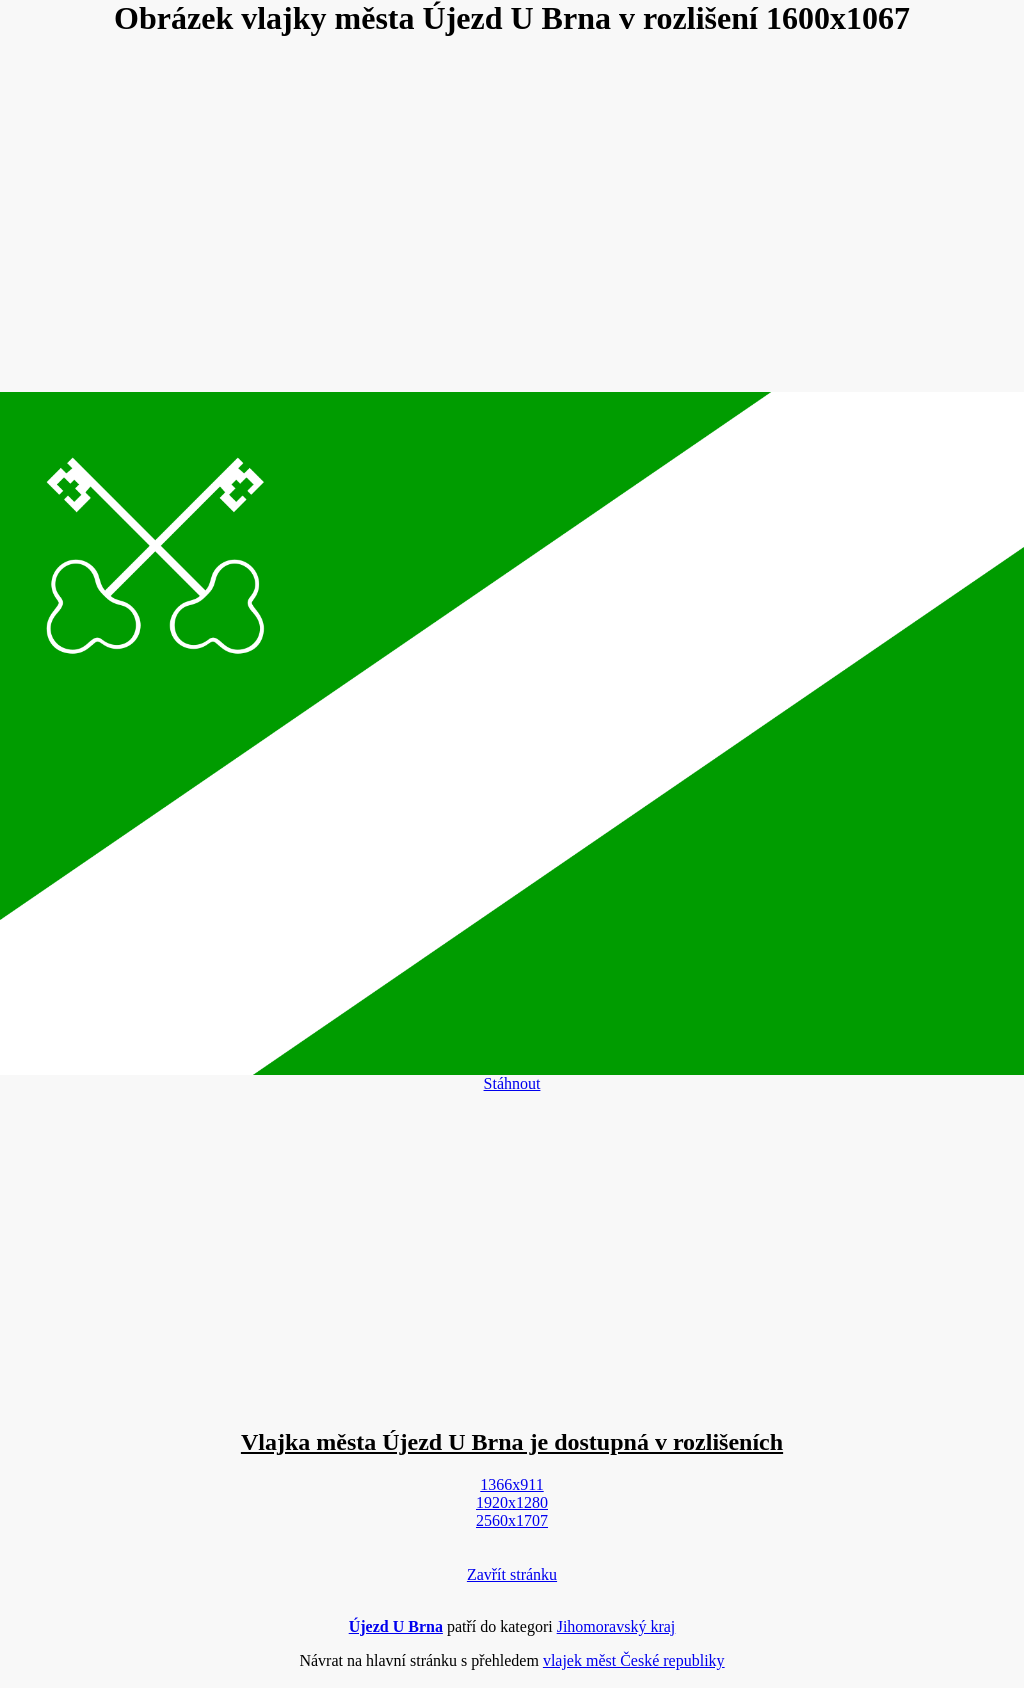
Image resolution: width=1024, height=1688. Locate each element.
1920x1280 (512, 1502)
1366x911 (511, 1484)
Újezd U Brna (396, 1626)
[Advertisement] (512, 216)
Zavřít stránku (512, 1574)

....................

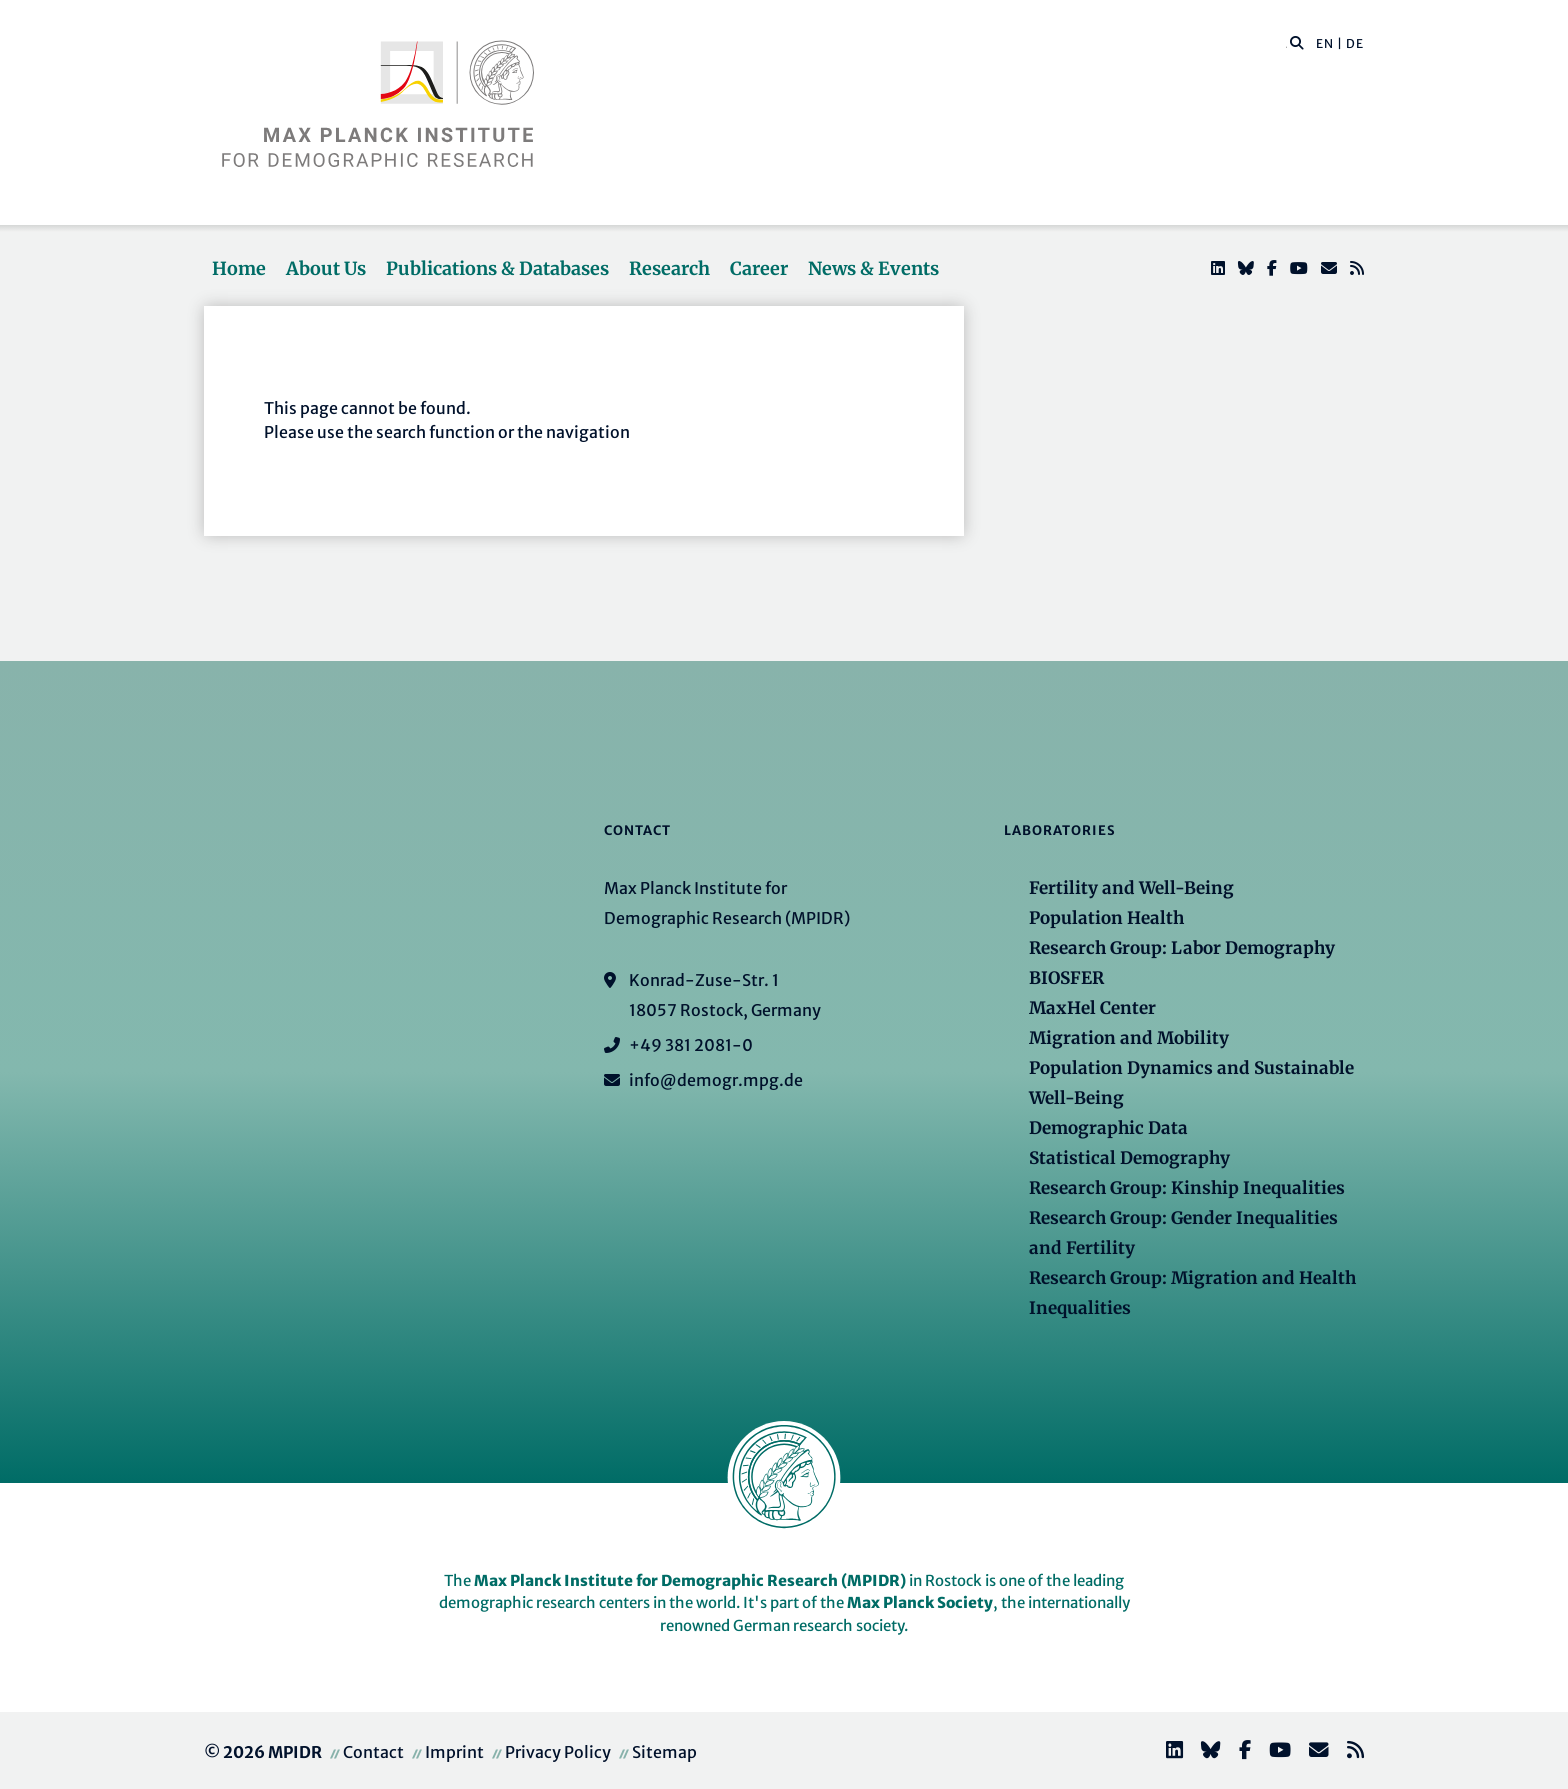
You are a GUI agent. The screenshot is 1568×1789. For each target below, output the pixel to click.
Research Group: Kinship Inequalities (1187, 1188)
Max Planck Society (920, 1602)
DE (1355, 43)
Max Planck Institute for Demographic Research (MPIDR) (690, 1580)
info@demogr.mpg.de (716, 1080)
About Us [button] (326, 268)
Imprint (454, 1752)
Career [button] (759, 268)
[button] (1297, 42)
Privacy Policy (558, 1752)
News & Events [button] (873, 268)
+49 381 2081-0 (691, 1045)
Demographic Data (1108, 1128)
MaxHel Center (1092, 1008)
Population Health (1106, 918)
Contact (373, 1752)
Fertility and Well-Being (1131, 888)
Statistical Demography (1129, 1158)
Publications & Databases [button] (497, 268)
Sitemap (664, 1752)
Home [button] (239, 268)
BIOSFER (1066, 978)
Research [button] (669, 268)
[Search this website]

....................

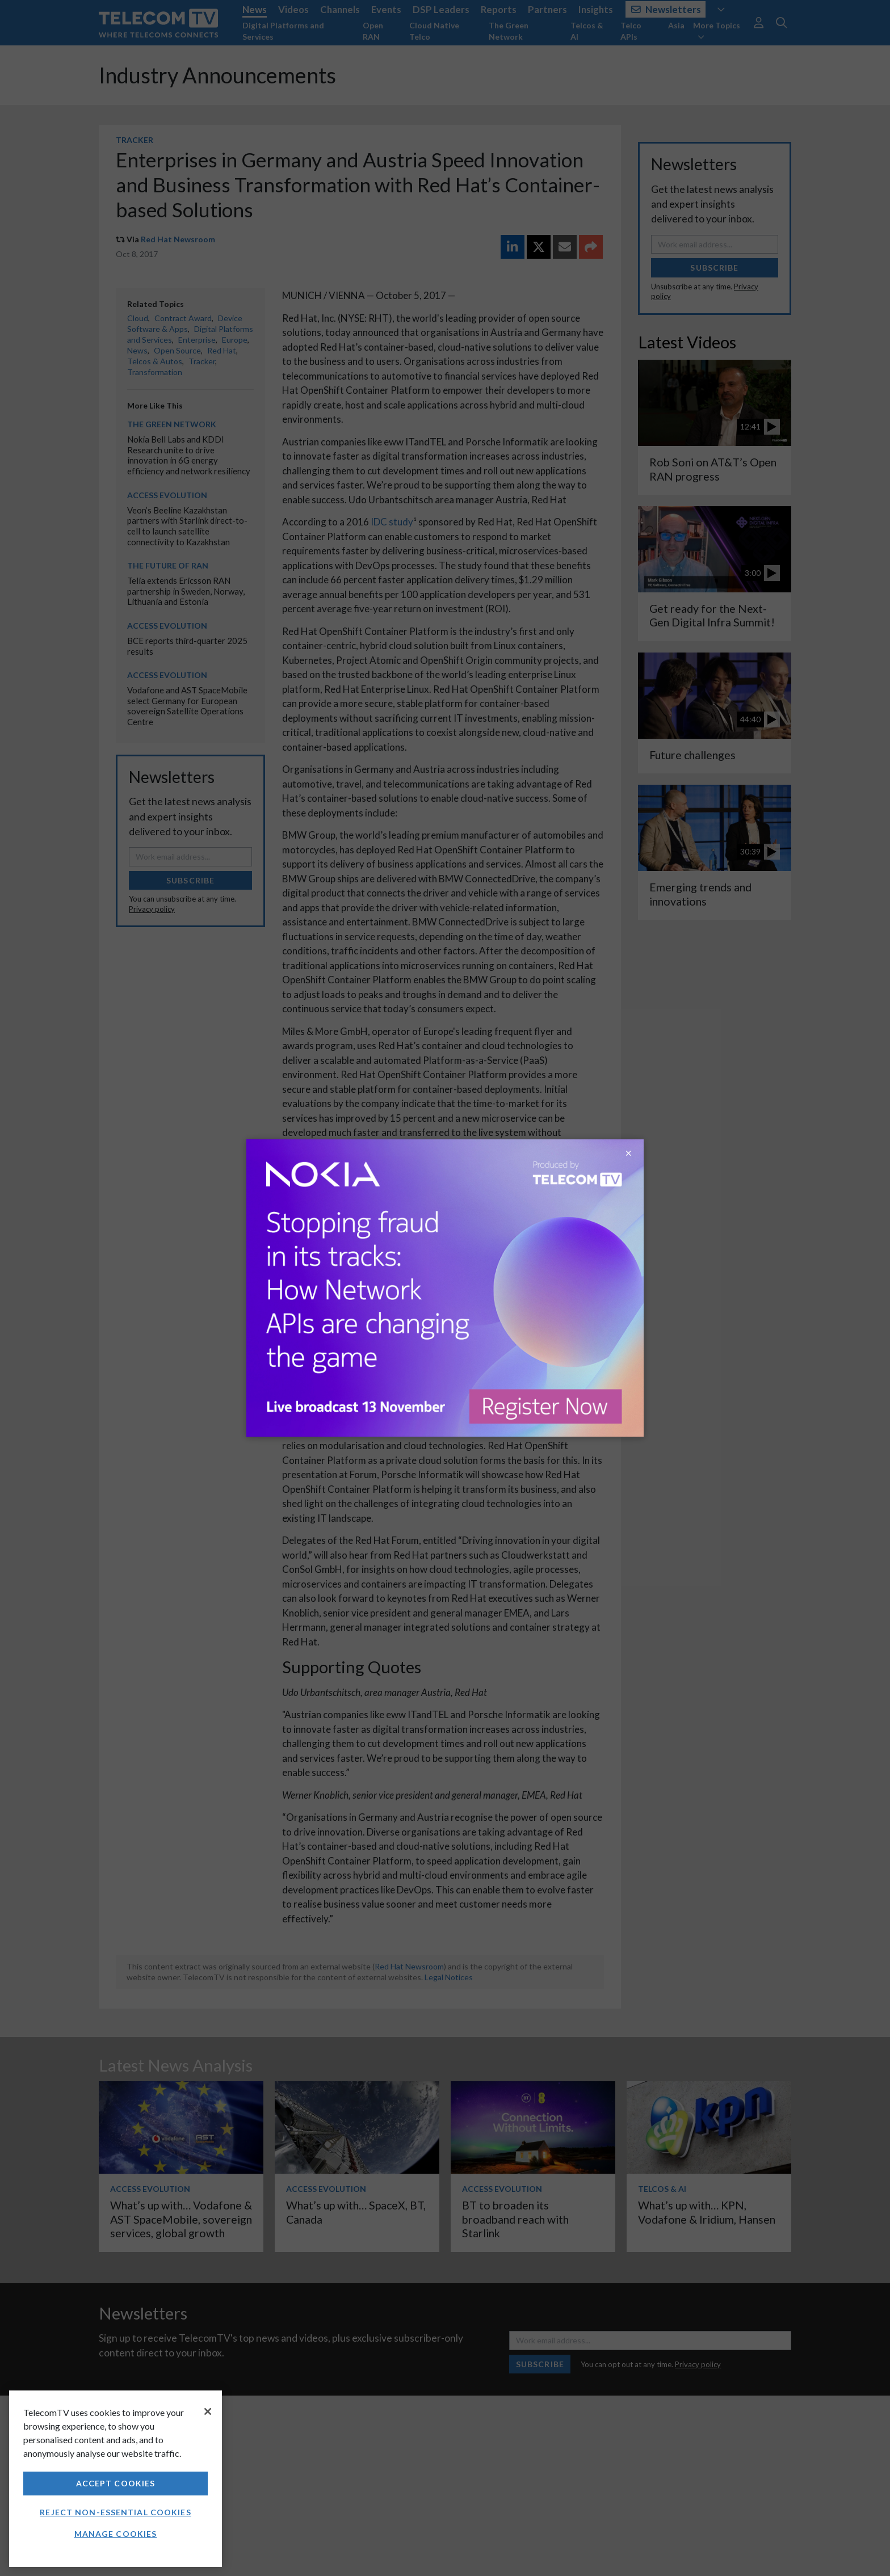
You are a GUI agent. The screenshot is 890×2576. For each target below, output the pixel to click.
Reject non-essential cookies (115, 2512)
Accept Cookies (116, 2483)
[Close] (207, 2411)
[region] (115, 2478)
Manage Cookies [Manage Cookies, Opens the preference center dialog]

....................

* Assigned task *
Looking back over the records above, in how many lines does the word "below" occur? Give the number alone.

* Problem solution *
2